By the way, since that day's sales pitch natural gas prices have fallen by fifity percent and net demand for electricty has declined as much as ten percent. Trust me.

There was a problem with the presentation which I had the courtesy not to bring up. After all, I could have left that cookout in a plastic bag if I had told what I knew. While telling us there would be no new gas fired plants Gordon himself was in the permitting process for a new plant in the Pioneer Valley Energy Park in Westfield, Massachusetts. Energy Management Inc. Gordon's umbrella company based in Boston, had initiated the state review process for his application. The plant would be built by the Westfield Land Development Company LLC, a Delaware corporation. To produce its 400MW it would need two million gallons of fresh water daily to cool its turbines and it already has, at this writing, state permits for a one million gallon oil storage tank so that it can burn oil whenever it suits Gordon's needs to do so. Apparently Gordon has just the right story for every occasion.

I spoke with an official from the city of Westfield and asked how he found dealing with Gordon's company. His answer, accompanied by a hearty laugh, was telling. "Oh, they're great, nice guys. Really easy to deal long as you agree with them."

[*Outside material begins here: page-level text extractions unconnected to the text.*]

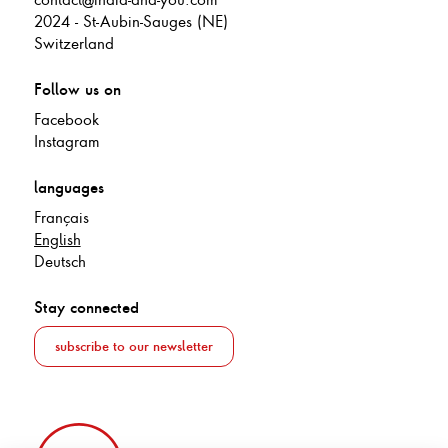
2024 - St-Aubin-Sauges (NE)
Switzerland
Follow us on
Facebook
Instagram
languages
Français
English
Deutsch
Stay connected
subscribe to our newsletter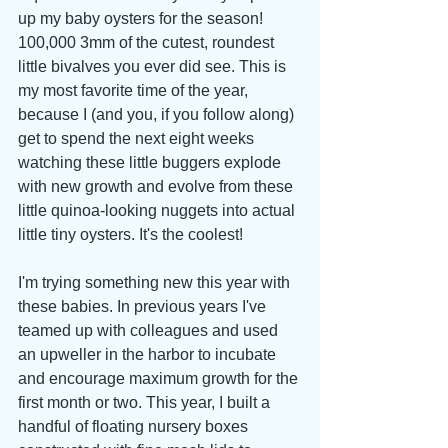
up my baby oysters for the season! 
100,000 3mm of the cutest, roundest 
little bivalves you ever did see. This is 
my most favorite time of the year, 
because I (and you, if you follow along) 
get to spend the next eight weeks 
watching these little buggers explode 
with new growth and evolve from these 
little quinoa-looking nuggets into actual 
little tiny oysters. It's the coolest!
I'm trying something new this year with 
these babies. In previous years I've 
teamed up with colleagues and used 
an upweller in the harbor to incubate 
and encourage maximum growth for the 
first month or two. This year, I built a 
handful of floating nursery boxes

As for Gordon and his expert opinion that both oil and gas supplies and prices will remain unacceptably volatile, making wind of all things a preferable saource of energy: remember Bay Corp Holdings? The principles of Bay Corp Holdings appear to be the same as the principles of a company called Houston Street Exchange. Houston Street Exchange is a trader in oil and One has to wonder if all these years while beating the drum of let's get off the oil and gas treadmill Gordon has been speculating in energy with his friends from Bay Corp Holdings. Recently, for an entire year Gordon was saying that gas would become short in supply and prohibitive in cost while at the same time huge new gas reserves were being discovered and the actual price of gas decreased by half. Yet, a lot of people, people in positions from which they manage our energy future, seem to believe that Gordon's pronouncements about our energy future are true. The most frightening thing I could ever hear is Jim Gordon saying, trust me.